Laura Bogstad

Day9 (15.02.2011)

Key words for this phase

  • Airflow
  • Orientation
  • Spatial composition
  • Material composition
  • Joints

Day8 (14.02.2011)

The work in this phase was based on a chosen strategy regarding the wind flows. I chose to work with a setup that would lead the wind around and not inside it. Creating a shelter from the wind was the first part of the strategy. I also tried to create an atmosphere of safety and comfort by working on the contrast between the atmosphere  in and outside of the setup.

By using the rushing wind as a sound effect, this becomes a way of creating a cold and harsh atmosphere, of the outside. Sheltered from this wind can increase ones the feeling of safety and comfort of being inside.This feel can be compared to listening to the rain under an inclined roof.

To create these sound effects the wind has to flow past an element creating vibrations. This effect is much like what happens when the wind is rushing pas your ears. The wind creates small turbulence that resonates in your ear as sound.

The setup as shown on the illustration on the side is made of elements placed much like the ears on one’s head. These elements blocks the wind and create turbulence as show in the detail illustration below (fig.2). The setups´ elements are repeated and have the same function. The orientation and amount of these are more complex as the wind flow can be caught (see fig.1 below) at any given direction, thus always being able to create those sound effects when the wind blows.

fig.1 fig.2


The setup as shown above (fig.3), is made so that it can be wrapped completely by wind; from the top, the sides as well as from below. By surrounding itself completely by the wind it increases the sound effect inside the setup. This will give an experience of being in a protected structure that is itself completely exposed to the wind. The shape of the top and bottom elements could help increase this effect, in the same way as the side elements are increasing the wind sounds.

a) b)


Dowel joints(a) and box joints(b) could both be possible ways to joint the elements in the setup together. see link

Day7 (10.02.2011)


Today the assignment was to use eight elements and with a goal in mind create a setup. These setups where to be tested in two different wind directions. My goal today was to create a shelter were people could take refuge and experience the wind flowing past at a high-speed but physically being isolated from the wind.

For a structure to be really isolated you normally use one surface that surrounds a whole structure. In these setups I also wanted to see what happens inside of the structure. Does the air get in through the elements?

1.Top view

wind from the right                wind from the left

2.Side view

wind from the right                wind from the left

1. For both setups the smoke is pushed to either side of the eight elements. Turbulence occurs as the gaps in the setup lets some air in between the elements. This turbulence is increased in the back as the wind passes the different elements. This turbulence is less heavy when the wind comes from the right side. This could be due to the shape of the frontal element being more triangular and pushing the wind more around the setup

2. From this perspective we can see that the smoke is pushed over and around either sides of the setup. Some of the air above the elements ducks down between the eight elements, how much is unclear. Turbulence starts on top of the elements and stays in the back. The airflow doesn’t really change, it’s fairly similar in both directions. It would be interesting to test this setup with a roof to see if that could keep the air.
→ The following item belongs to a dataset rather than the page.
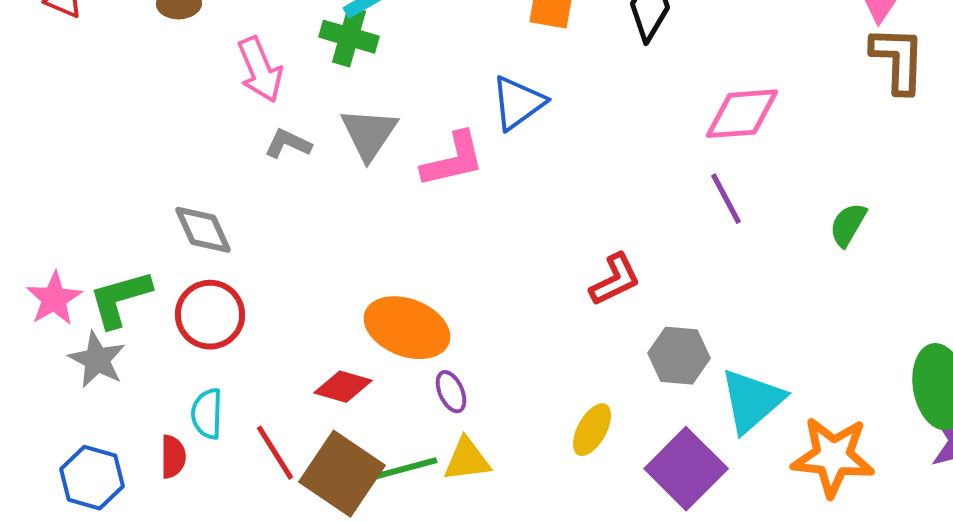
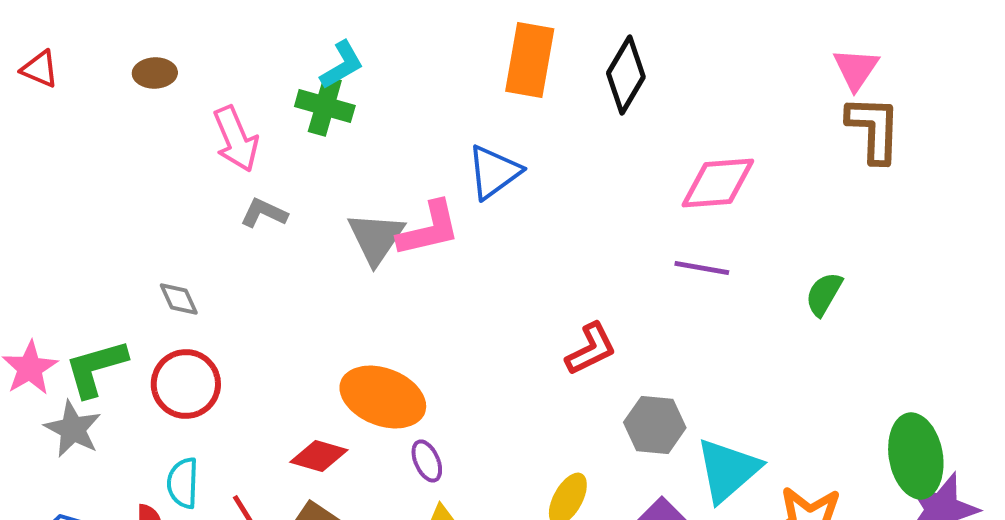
gray triangle: (369, 134) -> (376, 238), moved
purple line: (726, 199) -> (702, 268), turned -52
gray diamond: (203, 230) -> (179, 299), size x0.7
This goal meant that I had to first find out if it was possible to have an entrance and have an isolated shelter if the wind is blowing  towards the opening. Could the wind somehow be redirected over the entrance and not reach the inside of the shelter?

3.Top view

wind from the right                   wind from the left

4.Side view                     wind from the right                wind from the left

3. For both setups the smoke is pushed to either side of the eight elements. Turbulence occurs   in the back as the wind passes the different elements. It is unclear if the air reaches the inside of the setups by going through the sides or the entrance. A plastic roof could have helped with registration of the results; to see was happening between the elements.

4. Here the smoke is pushed over the setup and to either side in both wind directions. This result shows that the opening does not necessarily let air into a setup if it has the right shape. The Turbulence that occurs in the back is unclear. A more smooth and homogeneous roof could possible decrease that turbulence.

Day 6 – Phase 2 / Composition (09.02.2011)

Key words for this phase


  • Airflow
  • Orientation
  • Spatial composition
  • Material composition
  • Joints

In this phase the setup is now composed of:

  • A homemade wind tunnel
  • Smoke machine
  • Camera
  • Black grid paper
  • Cardboard

Two setups are made on the basis of the work done in the previous phase. I choose to look at overlapping elements placed at different angles, in different orientation. The setups are tested in two different wind directions.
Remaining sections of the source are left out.